Butterworth did not write a great deal of music, and before and during the war he destroyed many works he did not care for, lest he should not return and have the chance to revise them. Of those that survive, his works based on A. E. Housman's collection of poems A Shropshire Lad are among the best known. Many English composers of Butterworth's time set Housman's poetry, including Ralph Vaughan Williams.
In 1911 and 1912, Butterworth wrote eleven settings of Housman's poems from A Shropshire Lad. The poems are:
He used no known folk tunes in the songs, although one ("When I Was One and Twenty") was said to be based on a folk tune that has defied identification. The songs were dedicated to Victor Annesley Barrington-Kennett, a friend from Eton and Oxford, who was also to die in France in 1916. They were eventually published in two sets, Six Songs from A Shropshire Lad (1-6 above) and Bredon Hill and Other Songs (7-11), although the composer never settled on a preferred order. Nine of the songs were first performed at a meeting of the Oxford University Musical Club, organised by Boult. The singer was James Campbell McInnes, with the composer at the piano. Shortly thereafter Boult sang several of the songs at a private function. At this stage, Butterworth still had not completed "On the idle hill of summer" and did not do so until he was living at Cheyne Gardens in London. It is unusual for the songs to be given publicly in full, although each of the published sets is often performed separately and recorded regularly – in fact, they can be said to be among the most frequently performed English art songs. Six Songs from A Shropshire Lad is the more popular set, with "Is My Team Ploughing?" being the most famous song. Another, "Loveliest of Trees", is the basis for his 1912 orchestral rhapsody, also called A Shropshire Lad, which quotes two songs from the whole - "Loveliest of Trees" and "With Rue My Heart Is Laden".
The parallel is regularly made between the often gloomy and death-obsessed subject matter of A Shropshire Lad, written in the shadow of the Second Boer War, and Butterworth's subsequent death during the Great War. In particular, the song "The lads in their hundreds" tells of young men who leave their homeland to 'die in their glory and never be old'.

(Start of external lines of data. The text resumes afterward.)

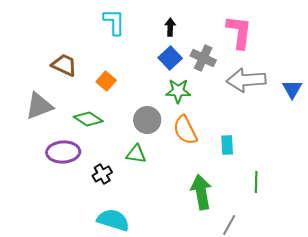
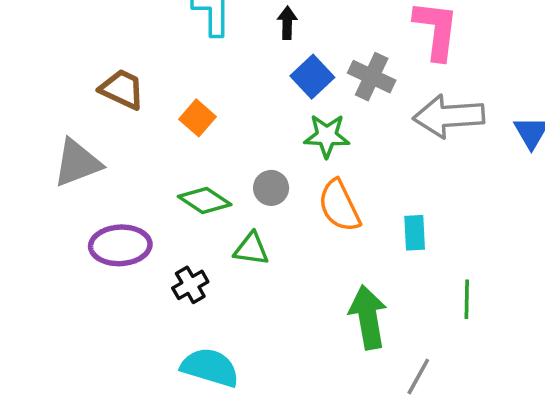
black arrow: (170, 27) -> (287, 23), moved
green diamond: (88, 119) -> (205, 200), moved
gray circle: (147, 120) -> (271, 188), size x0.7

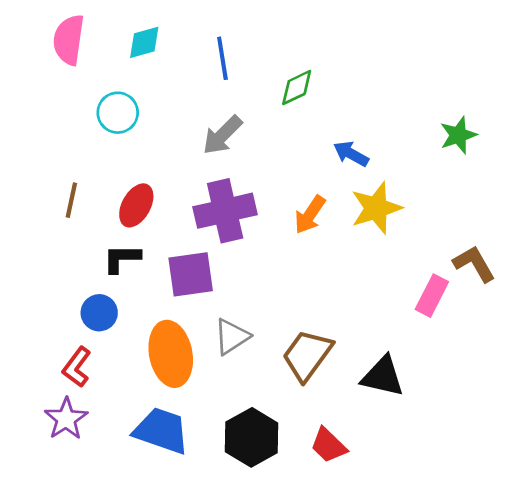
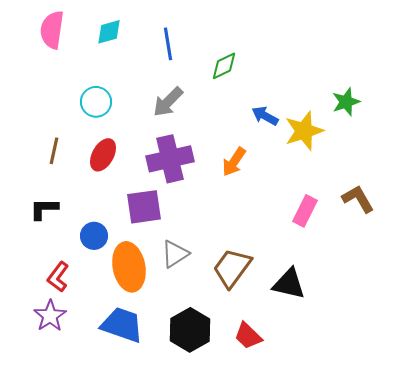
cyan circle: (118, 113) -> (96, 102), moved
yellow star: (376, 208) -> (304, 131), moved
black L-shape: (122, 258) -> (44, 209), moved
pink rectangle: (432, 296) -> (305, 211), moved
blue circle: (99, 313) -> (94, 236), moved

The Rhapsody, A Shropshire Lad - a sort of postlude to the songs – employs a normal sized symphony orchestra, and was first performed on 2 October 1913 at the Leeds Festival, conducted by Arthur Nikisch. It was influential upon Vaughan Williams (A Pastoral Symphony), Gerald Finzi (A Severn Rhapsody) and Ernest Moeran (First Rhapsody). Butterworth's other orchestral works are short and based on folksongs he had collected in Sussex in 1907, Two English Idylls (1911) and The Banks of Green Willow (1913). They are often performed and recorded, Banks particularly so. The latter work was premiered by the 24-year-old Adrian Boult on 27 February 1914, at West Kirby, Liverpool (this was in fact Boult's very first professional concert).

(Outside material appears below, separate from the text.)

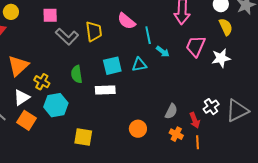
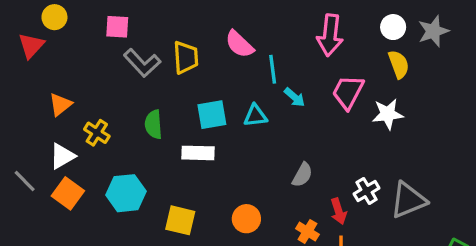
orange triangle: (18, 66) -> (60, 104), size x0.7
cyan hexagon: (56, 105) -> (126, 193), moved
gray semicircle: (171, 111) -> (302, 175), moved
yellow square: (83, 137) -> (180, 220), moved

Love Blows As the Wind Blows is a setting of poems by W. E. Henley. It exists in three forms: for voice and string quartet, voice and piano and voice and small orchestra. The orchestral version differs from the others quite markedly, not least in having only three songs: "In the Year That's Come and Gone", "Life in Her Creaking Shoes", and "On the Way to Kew" (the other versions include "Fill a Glass with Golden Wine"). The orchestral version was in fact the last music Butterworth worked on before leaving for France, and shows the composer's familiarity with Vaughan Williams' style, as well as with the music of Wagner, Elgar and Debussy.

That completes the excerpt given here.